Activity
Every line holding "high" should be copied from the records below.

[Dataset entries]
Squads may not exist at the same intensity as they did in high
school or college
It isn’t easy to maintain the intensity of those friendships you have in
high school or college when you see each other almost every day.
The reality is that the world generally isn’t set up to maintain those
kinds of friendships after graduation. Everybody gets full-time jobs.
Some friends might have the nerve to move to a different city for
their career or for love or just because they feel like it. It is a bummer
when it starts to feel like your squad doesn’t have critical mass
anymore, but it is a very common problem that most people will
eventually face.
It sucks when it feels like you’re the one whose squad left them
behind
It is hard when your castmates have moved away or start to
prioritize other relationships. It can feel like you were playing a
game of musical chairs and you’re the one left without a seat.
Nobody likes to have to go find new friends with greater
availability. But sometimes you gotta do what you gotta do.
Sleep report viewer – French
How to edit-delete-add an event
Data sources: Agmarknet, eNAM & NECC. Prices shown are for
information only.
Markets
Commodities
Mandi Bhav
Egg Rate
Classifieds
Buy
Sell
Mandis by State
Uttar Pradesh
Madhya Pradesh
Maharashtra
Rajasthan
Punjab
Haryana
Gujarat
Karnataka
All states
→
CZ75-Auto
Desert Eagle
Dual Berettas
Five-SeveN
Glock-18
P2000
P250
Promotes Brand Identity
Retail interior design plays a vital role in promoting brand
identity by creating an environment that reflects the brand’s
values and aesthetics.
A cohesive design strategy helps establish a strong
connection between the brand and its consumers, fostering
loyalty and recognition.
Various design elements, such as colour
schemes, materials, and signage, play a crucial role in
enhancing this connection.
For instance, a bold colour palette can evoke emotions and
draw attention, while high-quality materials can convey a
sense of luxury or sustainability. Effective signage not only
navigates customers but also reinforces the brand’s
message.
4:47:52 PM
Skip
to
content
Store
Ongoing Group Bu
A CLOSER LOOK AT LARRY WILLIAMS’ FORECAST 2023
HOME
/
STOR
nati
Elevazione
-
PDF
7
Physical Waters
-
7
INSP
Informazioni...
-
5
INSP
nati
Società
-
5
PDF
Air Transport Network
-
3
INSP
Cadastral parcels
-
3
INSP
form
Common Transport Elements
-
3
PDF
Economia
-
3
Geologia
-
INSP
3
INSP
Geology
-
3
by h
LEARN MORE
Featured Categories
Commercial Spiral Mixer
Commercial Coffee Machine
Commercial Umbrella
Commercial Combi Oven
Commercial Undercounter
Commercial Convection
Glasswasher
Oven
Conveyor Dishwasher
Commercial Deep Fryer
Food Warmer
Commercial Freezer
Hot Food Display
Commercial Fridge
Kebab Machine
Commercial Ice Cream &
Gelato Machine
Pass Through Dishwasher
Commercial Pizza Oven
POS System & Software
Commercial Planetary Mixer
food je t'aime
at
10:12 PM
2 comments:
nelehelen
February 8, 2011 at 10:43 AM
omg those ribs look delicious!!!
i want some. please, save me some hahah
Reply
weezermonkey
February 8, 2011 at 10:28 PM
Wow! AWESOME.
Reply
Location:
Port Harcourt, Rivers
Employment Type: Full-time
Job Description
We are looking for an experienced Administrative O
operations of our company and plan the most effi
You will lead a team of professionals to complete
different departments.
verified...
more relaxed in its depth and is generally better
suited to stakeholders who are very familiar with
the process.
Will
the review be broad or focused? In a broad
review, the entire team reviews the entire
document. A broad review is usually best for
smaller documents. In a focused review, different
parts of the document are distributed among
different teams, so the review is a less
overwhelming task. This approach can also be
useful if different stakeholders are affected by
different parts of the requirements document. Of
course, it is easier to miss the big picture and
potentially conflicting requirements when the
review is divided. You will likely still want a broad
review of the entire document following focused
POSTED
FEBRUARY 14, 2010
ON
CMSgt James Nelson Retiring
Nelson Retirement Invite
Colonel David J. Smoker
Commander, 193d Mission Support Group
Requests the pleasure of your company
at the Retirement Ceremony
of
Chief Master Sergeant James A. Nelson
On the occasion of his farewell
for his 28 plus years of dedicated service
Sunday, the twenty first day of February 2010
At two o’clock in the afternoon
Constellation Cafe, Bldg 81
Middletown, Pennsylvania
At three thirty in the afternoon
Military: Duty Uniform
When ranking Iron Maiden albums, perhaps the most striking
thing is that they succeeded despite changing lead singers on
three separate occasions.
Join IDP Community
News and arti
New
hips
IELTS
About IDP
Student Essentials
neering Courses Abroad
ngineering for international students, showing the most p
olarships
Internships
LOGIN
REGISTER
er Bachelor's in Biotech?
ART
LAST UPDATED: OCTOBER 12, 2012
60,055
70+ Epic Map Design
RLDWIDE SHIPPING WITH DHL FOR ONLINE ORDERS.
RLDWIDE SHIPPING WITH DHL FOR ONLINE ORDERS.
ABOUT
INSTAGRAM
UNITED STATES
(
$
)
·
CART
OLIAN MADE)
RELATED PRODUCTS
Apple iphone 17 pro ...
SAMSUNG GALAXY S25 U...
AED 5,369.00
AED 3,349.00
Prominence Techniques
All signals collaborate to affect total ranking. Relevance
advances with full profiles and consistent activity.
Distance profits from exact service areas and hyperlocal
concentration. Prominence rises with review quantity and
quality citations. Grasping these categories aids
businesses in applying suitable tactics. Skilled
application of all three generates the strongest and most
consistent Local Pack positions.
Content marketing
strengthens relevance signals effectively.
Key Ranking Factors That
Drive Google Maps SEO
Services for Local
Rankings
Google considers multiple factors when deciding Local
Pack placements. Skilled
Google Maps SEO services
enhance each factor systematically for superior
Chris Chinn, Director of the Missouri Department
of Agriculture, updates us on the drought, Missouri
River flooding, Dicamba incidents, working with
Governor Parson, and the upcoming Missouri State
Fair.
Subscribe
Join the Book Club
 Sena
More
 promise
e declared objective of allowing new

Reply
Squads may not exist at the same intensity as they did in high
high school or college when you see each other almost every day.
draw attention, while high-quality materials can convey a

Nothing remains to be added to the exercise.